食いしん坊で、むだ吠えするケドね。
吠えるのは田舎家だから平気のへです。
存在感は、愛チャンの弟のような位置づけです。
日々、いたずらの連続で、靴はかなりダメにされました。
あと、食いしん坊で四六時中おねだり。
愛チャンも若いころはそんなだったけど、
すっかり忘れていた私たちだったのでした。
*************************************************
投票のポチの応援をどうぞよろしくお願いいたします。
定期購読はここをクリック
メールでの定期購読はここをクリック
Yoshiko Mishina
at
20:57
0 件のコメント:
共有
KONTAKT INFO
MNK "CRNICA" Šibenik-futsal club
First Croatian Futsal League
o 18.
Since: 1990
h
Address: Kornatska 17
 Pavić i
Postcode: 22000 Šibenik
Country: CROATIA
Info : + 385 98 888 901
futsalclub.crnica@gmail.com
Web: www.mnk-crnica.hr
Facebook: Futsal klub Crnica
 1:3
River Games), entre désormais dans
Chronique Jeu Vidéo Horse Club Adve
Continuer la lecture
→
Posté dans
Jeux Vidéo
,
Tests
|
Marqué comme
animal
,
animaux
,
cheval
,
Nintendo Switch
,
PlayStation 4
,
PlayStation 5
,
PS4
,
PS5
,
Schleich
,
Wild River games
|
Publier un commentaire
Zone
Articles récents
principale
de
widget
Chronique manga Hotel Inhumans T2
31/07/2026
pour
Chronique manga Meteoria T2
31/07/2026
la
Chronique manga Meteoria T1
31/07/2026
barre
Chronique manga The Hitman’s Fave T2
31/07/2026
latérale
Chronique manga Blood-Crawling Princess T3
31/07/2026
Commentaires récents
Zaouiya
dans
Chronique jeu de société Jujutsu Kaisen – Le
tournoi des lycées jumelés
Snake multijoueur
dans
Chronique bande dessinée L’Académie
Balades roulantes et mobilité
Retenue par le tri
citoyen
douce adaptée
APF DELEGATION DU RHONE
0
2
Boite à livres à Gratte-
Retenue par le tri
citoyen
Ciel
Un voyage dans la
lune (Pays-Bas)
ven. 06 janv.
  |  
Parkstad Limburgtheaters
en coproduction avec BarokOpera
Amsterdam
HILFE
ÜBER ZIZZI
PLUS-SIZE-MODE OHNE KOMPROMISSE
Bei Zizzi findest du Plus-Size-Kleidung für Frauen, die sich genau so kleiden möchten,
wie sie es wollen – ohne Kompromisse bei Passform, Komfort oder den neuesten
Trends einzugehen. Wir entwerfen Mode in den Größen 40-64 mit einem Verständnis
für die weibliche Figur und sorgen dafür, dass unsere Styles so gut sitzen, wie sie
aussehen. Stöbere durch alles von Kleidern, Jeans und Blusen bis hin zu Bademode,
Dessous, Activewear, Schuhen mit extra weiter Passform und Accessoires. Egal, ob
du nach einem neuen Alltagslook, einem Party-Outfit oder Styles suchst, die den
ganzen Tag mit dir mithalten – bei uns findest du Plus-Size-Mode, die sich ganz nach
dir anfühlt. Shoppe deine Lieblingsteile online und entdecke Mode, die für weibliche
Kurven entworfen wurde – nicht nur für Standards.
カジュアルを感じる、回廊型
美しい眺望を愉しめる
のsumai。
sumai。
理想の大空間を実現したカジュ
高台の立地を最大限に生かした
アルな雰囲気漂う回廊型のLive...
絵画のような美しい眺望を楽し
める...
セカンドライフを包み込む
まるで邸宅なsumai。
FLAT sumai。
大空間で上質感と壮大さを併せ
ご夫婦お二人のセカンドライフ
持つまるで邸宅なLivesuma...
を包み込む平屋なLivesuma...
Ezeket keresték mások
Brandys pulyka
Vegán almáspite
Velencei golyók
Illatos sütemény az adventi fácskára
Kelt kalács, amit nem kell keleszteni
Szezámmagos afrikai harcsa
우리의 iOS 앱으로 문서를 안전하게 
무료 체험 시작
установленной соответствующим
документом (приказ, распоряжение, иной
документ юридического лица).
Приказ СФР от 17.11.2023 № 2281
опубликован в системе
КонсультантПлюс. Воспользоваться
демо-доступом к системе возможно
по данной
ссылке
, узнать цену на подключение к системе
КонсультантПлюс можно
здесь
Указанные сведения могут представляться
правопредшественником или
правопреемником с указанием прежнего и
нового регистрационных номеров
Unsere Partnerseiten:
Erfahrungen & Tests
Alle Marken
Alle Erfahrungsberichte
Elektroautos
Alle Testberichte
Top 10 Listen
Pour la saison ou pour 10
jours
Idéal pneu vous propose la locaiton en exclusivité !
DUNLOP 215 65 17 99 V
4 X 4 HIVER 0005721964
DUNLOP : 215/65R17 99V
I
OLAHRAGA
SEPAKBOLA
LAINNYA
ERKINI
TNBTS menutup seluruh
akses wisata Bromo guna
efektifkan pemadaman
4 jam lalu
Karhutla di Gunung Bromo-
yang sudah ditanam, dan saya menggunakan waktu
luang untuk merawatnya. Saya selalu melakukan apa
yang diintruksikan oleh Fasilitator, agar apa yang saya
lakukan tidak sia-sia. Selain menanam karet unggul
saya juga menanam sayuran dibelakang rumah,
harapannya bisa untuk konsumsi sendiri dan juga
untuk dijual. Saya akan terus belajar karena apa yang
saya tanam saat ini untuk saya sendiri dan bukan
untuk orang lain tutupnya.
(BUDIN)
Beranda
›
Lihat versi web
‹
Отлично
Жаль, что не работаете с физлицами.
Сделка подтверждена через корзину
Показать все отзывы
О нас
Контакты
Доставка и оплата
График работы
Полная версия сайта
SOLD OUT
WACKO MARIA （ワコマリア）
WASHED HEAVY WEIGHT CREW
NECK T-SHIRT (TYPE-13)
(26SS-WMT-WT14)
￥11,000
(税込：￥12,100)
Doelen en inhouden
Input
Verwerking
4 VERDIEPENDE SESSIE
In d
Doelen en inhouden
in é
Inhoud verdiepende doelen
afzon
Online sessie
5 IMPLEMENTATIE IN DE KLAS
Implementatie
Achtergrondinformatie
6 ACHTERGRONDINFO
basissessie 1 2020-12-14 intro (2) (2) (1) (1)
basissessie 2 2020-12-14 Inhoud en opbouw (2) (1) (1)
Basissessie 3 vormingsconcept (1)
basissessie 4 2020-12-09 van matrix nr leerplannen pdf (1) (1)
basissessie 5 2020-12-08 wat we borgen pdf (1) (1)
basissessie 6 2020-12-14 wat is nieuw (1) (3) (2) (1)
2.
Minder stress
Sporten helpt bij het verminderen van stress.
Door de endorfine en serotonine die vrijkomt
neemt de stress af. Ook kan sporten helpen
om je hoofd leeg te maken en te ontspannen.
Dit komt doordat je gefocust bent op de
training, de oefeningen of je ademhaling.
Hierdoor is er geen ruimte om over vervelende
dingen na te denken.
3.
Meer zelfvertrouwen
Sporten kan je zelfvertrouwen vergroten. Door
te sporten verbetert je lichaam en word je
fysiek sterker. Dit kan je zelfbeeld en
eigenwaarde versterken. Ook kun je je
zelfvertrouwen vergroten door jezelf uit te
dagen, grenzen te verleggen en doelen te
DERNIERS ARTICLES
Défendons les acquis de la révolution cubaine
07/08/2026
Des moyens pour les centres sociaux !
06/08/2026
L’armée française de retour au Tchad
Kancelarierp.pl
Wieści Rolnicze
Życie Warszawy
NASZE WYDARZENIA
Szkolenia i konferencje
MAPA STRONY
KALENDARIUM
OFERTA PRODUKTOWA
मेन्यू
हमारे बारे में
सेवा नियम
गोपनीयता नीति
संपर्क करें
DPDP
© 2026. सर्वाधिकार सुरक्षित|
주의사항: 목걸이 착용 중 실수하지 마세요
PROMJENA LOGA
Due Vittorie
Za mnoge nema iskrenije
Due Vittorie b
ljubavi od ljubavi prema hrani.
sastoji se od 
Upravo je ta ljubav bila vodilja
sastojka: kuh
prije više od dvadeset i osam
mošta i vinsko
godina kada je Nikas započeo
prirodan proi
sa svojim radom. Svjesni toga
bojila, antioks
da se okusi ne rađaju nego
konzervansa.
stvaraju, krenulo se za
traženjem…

·····

Assigned task
Return the lines above precisely as they appear, beginning at the first line and ending at the line with "First Croatian Futsal League", and nothing after it.

Answer for the task
食いしん坊で、むだ吠えするケドね。
吠えるのは田舎家だから平気のへです。
存在感は、愛チャンの弟のような位置づけです。
日々、いたずらの連続で、靴はかなりダメにされました。
あと、食いしん坊で四六時中おねだり。
愛チャンも若いころはそんなだったけど、
すっかり忘れていた私たちだったのでした。
*************************************************
投票のポチの応援をどうぞよろしくお願いいたします。
定期購読はここをクリック
メールでの定期購読はここをクリック
Yoshiko Mishina
at
20:57
0 件のコメント:
共有
KONTAKT INFO
MNK "CRNICA" Šibenik-futsal club
First Croatian Futsal League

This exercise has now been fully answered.